### WORK TO BE COMPLETED
Find the line that contains "Describe the element". Copy it and every line after it to the end of the material below, exactly, with no pictures.

### GIVEN RECORDS

--------------------------------

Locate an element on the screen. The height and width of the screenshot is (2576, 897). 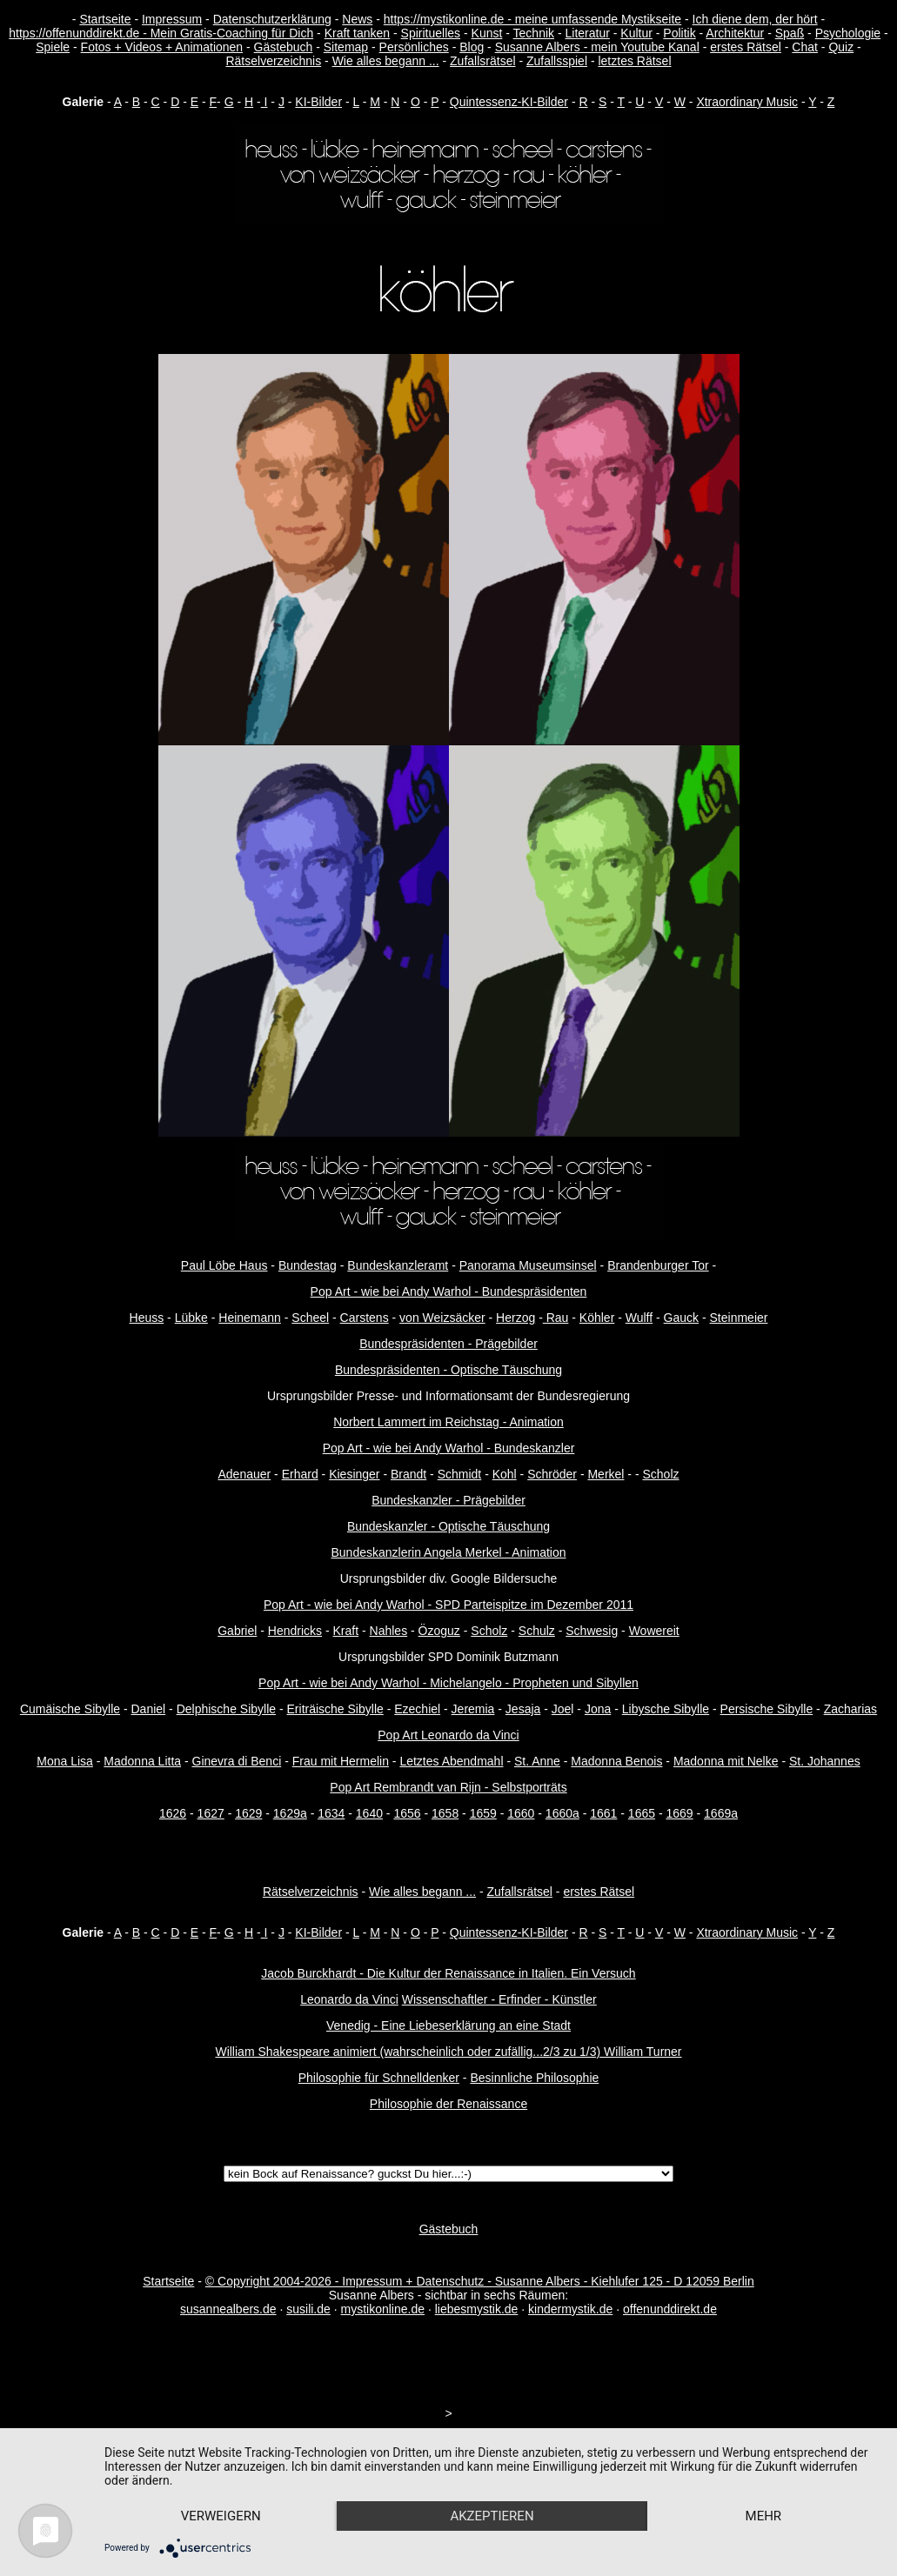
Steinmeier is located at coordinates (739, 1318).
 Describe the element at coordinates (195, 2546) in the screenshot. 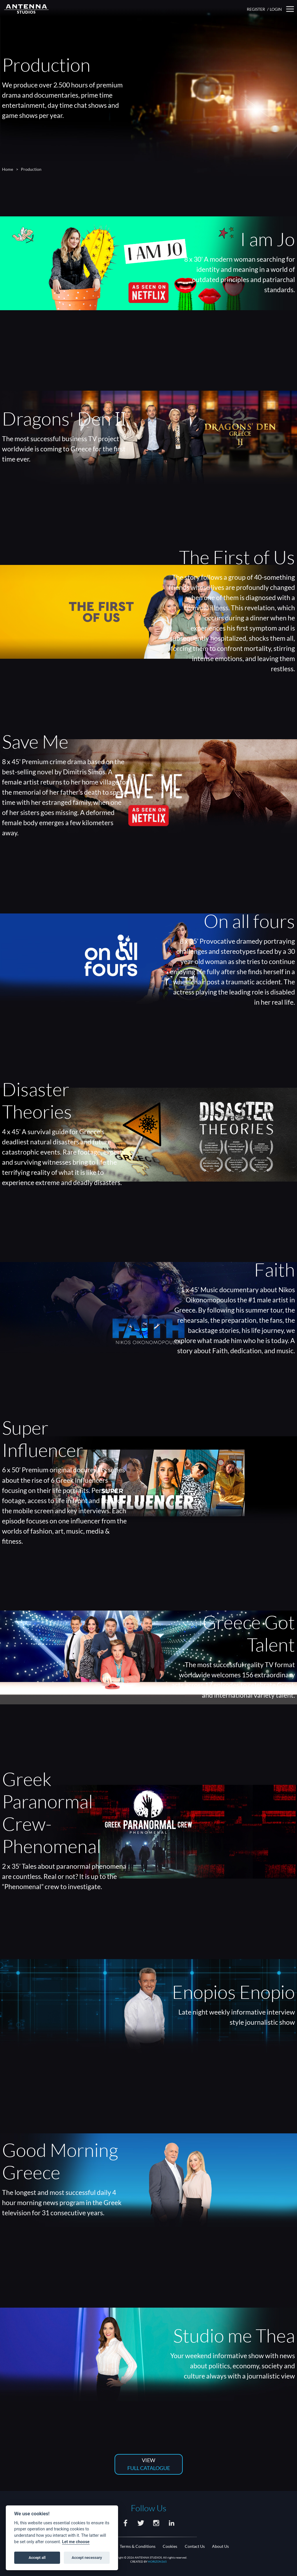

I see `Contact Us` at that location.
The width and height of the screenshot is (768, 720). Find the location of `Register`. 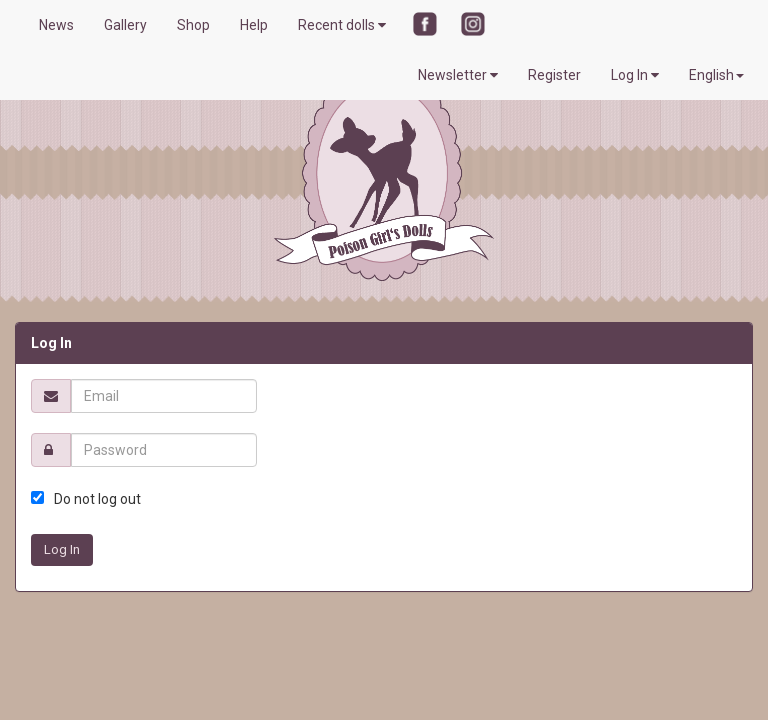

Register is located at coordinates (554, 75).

--------------------------------

### RESPONSE
 Describe the element at coordinates (195, 2546) in the screenshot. 

I see `Contact Us` at that location.
The width and height of the screenshot is (768, 720). Find the location of `Register`. 

Register is located at coordinates (554, 75).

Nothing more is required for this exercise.